В ночь перед бегством из Вены Штёльцель совершил последний широкий жест с целью продемонстрировать Августу глубину своего раскаяния, поквитаться с дю Пакье за все обиды и навсегда лишить Вену возможности конкурировать с Мейсеном.
Под покровом мрака, когда на фабрике никого не было, Штёльцель проник в темное притихшее здание. Гончарный круг и стол модельера стояли пустые, готовые к завтрашней работе, сырая фарфоровая масса дожидалась в подвале. На полках по росту аккуратно выстроились формы, уже отлитые изделия сушились перед обжигом.
Штёльцель не пощадил ничего. Для начала он спустился в подвал и подсыпал в фарфоровую массу вещество, сделавшее ее полностью непригодной к использованию, затем поднялся наверх и одну за другой разбил об пол искусно сделанные формы, после чего принялся за печи для обжига. К тому времени, как оргия разрушений завершилась, от с трудом добытых материалов и оборудования венской фабрики остались лишь груда обломков и комки бесполезной глины, разбросанные по полу мастерской.
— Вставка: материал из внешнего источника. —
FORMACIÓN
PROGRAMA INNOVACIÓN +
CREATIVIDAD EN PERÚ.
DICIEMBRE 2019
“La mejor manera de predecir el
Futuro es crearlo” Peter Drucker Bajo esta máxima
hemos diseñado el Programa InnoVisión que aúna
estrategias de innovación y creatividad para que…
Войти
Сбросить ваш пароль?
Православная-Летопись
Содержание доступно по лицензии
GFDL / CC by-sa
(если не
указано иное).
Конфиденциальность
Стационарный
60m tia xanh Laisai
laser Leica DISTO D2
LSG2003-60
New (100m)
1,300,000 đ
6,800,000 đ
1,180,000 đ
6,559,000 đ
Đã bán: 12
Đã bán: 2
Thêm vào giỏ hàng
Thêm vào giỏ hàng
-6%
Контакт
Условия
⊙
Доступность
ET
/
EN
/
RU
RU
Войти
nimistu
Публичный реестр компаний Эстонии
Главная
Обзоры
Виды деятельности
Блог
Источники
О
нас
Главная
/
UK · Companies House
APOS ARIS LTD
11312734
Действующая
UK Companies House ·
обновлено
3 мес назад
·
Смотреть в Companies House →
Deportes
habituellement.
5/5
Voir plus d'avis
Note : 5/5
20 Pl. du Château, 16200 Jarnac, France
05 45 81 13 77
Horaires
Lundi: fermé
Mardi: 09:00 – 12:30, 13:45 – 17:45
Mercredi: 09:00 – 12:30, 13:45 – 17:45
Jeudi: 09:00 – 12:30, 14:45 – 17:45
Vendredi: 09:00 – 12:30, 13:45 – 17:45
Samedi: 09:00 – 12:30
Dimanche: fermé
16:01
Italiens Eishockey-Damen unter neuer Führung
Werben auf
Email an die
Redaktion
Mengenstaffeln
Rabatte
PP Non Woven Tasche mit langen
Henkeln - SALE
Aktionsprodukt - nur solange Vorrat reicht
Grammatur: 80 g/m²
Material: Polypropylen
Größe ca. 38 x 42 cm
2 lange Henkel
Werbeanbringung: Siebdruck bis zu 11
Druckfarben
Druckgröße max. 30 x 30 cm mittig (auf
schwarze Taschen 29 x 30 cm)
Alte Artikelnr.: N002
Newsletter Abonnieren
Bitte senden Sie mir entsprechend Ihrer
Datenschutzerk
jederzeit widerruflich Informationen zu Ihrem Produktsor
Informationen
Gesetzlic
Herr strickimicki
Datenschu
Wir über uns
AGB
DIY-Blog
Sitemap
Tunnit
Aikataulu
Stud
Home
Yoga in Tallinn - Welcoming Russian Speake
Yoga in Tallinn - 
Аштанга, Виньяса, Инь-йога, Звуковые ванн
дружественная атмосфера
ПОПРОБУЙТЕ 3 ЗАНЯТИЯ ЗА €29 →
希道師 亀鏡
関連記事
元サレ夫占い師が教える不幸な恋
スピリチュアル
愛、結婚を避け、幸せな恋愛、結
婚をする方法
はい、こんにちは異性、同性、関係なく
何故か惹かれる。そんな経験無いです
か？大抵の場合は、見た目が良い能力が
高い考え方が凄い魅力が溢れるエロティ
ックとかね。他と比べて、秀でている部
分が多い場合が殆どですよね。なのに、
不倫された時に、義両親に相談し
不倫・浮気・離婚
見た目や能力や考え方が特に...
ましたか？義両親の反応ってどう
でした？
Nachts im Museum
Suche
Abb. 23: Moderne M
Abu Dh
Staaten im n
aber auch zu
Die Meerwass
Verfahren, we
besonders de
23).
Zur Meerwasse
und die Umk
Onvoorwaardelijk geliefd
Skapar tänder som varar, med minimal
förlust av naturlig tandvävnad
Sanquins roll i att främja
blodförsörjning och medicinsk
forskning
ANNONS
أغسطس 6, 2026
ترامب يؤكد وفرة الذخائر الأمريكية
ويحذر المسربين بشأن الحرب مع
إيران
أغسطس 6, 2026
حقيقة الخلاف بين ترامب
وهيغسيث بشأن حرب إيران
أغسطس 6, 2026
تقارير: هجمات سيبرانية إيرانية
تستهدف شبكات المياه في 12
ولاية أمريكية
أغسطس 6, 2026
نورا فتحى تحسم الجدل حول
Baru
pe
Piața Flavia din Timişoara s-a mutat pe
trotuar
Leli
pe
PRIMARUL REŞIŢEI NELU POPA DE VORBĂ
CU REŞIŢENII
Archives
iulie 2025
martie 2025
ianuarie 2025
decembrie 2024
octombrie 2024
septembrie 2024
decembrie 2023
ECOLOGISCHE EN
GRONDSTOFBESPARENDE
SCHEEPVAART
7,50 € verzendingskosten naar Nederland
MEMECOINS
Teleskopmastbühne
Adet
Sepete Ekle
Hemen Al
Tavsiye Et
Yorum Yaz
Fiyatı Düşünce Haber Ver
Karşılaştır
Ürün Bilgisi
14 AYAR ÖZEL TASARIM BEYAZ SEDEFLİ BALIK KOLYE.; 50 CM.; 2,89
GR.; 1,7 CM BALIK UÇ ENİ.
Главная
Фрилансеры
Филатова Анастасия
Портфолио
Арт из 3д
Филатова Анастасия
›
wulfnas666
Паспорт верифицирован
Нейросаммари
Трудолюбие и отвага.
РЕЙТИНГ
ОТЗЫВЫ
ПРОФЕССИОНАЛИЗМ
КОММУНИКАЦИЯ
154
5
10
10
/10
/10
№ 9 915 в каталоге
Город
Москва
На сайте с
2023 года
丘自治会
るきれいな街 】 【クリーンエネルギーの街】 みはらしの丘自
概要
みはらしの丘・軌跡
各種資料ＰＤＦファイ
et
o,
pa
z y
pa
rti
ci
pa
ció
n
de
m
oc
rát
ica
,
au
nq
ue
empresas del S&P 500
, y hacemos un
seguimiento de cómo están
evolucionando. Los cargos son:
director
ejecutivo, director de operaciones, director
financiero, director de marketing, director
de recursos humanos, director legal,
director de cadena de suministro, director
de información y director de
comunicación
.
Прежде чем окончательно покинуть фабрику дю Пакье, Штёльцель прихватил с собой столько образцов венского фарфора, сколько смог унести, а также бесценные цветные эмали — изобретение Гунгера. В Мейсене по-прежнему бились над усовершенствованием муфельных эмалей, и мастер надеялся, что эта добыча даст ему еще один козырь.
Венская фабрика была практически уничтожена. Штёльцель словно вычеркнул из жизни весь прошлый год.
Трудно вообразить, что испытал на следующий день дю Пакье, оставшись без сырья, оборудования и двух главных работников. Разорение казалось неизбежным: ущерб оценили в пятнадцать тысяч талеров.
Как и рассчитывал Штёльцель, выпуск венского фарфора был полностью остановлен.